%%

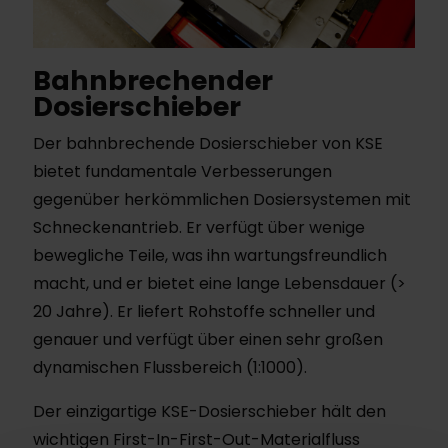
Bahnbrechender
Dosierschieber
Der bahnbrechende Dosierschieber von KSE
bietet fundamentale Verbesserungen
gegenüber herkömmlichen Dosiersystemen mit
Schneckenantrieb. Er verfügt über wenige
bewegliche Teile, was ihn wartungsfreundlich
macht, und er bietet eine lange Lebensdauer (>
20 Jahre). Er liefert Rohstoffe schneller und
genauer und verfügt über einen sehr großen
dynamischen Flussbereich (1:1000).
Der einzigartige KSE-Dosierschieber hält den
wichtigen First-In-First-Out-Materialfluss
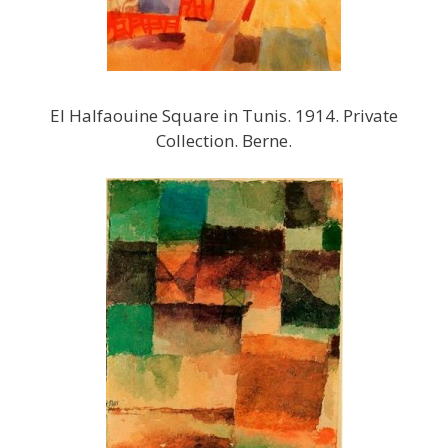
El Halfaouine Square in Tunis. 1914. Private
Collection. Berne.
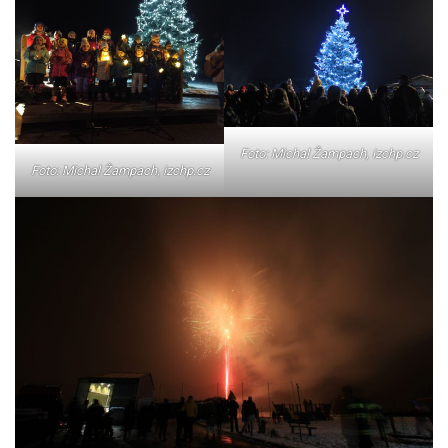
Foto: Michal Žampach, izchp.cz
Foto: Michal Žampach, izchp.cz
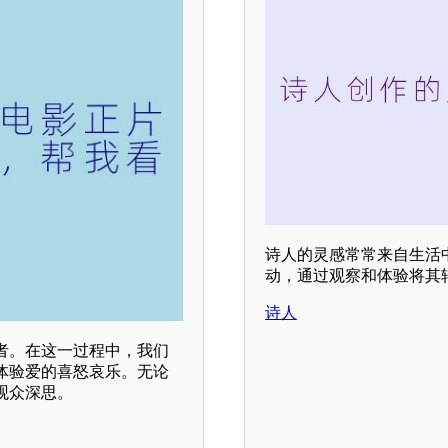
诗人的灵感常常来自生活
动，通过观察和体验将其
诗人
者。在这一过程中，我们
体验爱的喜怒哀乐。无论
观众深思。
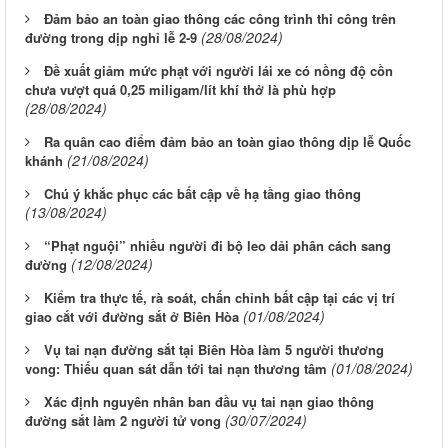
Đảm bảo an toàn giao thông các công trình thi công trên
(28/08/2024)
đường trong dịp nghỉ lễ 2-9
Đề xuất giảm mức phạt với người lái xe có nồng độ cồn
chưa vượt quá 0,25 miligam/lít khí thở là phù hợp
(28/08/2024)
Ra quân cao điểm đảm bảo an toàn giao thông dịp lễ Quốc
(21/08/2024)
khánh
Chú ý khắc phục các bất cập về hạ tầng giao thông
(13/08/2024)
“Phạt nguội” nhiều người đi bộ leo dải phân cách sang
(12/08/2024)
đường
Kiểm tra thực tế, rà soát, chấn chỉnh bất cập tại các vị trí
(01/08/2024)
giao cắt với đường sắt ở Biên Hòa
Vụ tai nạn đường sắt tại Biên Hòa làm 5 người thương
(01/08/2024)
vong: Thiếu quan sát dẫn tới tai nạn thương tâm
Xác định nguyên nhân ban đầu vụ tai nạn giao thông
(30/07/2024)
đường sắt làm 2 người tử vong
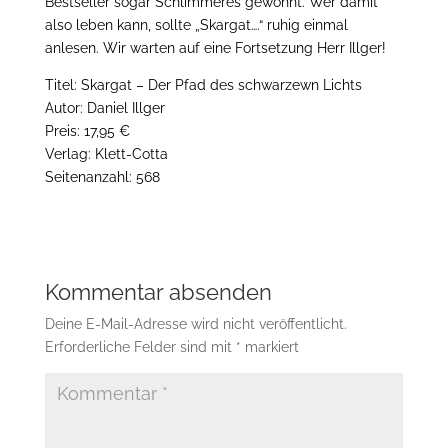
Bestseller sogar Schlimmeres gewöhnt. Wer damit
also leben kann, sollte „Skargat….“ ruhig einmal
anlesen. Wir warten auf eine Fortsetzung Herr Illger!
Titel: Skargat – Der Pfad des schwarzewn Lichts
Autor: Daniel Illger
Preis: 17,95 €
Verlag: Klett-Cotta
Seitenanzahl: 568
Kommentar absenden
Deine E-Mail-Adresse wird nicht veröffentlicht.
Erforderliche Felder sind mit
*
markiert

%%

§ **What the exercise asks**
Copy the whole listing exactly, excluding the pictures in it.

§ **Output for this exercise**
Bahnbrechender
Dosierschieber
Der bahnbrechende Dosierschieber von KSE
bietet fundamentale Verbesserungen
gegenüber herkömmlichen Dosiersystemen mit
Schneckenantrieb. Er verfügt über wenige
bewegliche Teile, was ihn wartungsfreundlich
macht, und er bietet eine lange Lebensdauer (>
20 Jahre). Er liefert Rohstoffe schneller und
genauer und verfügt über einen sehr großen
dynamischen Flussbereich (1:1000).
Der einzigartige KSE-Dosierschieber hält den
wichtigen First-In-First-Out-Materialfluss
El Halfaouine Square in Tunis. 1914. Private
Collection. Berne.
Foto: Michal Žampach, izchp.cz
Foto: Michal Žampach, izchp.cz
诗人的灵感常常来自生活
动，通过观察和体验将其
诗人
者。在这一过程中，我们
体验爱的喜怒哀乐。无论
观众深思。
Đảm bảo an toàn giao thông các công trình thi công trên
(28/08/2024)
đường trong dịp nghỉ lễ 2-9
Đề xuất giảm mức phạt với người lái xe có nồng độ cồn
chưa vượt quá 0,25 miligam/lít khí thở là phù hợp
(28/08/2024)
Ra quân cao điểm đảm bảo an toàn giao thông dịp lễ Quốc
(21/08/2024)
khánh
Chú ý khắc phục các bất cập về hạ tầng giao thông
(13/08/2024)
“Phạt nguội” nhiều người đi bộ leo dải phân cách sang
(12/08/2024)
đường
Kiểm tra thực tế, rà soát, chấn chỉnh bất cập tại các vị trí
(01/08/2024)
giao cắt với đường sắt ở Biên Hòa
Vụ tai nạn đường sắt tại Biên Hòa làm 5 người thương
(01/08/2024)
vong: Thiếu quan sát dẫn tới tai nạn thương tâm
Xác định nguyên nhân ban đầu vụ tai nạn giao thông
(30/07/2024)
đường sắt làm 2 người tử vong
Bestseller sogar Schlimmeres gewöhnt. Wer damit
also leben kann, sollte „Skargat….“ ruhig einmal
anlesen. Wir warten auf eine Fortsetzung Herr Illger!
Titel: Skargat – Der Pfad des schwarzewn Lichts
Autor: Daniel Illger
Preis: 17,95 €
Verlag: Klett-Cotta
Seitenanzahl: 568
Kommentar absenden
Deine E-Mail-Adresse wird nicht veröffentlicht.
Erforderliche Felder sind mit
*
markiert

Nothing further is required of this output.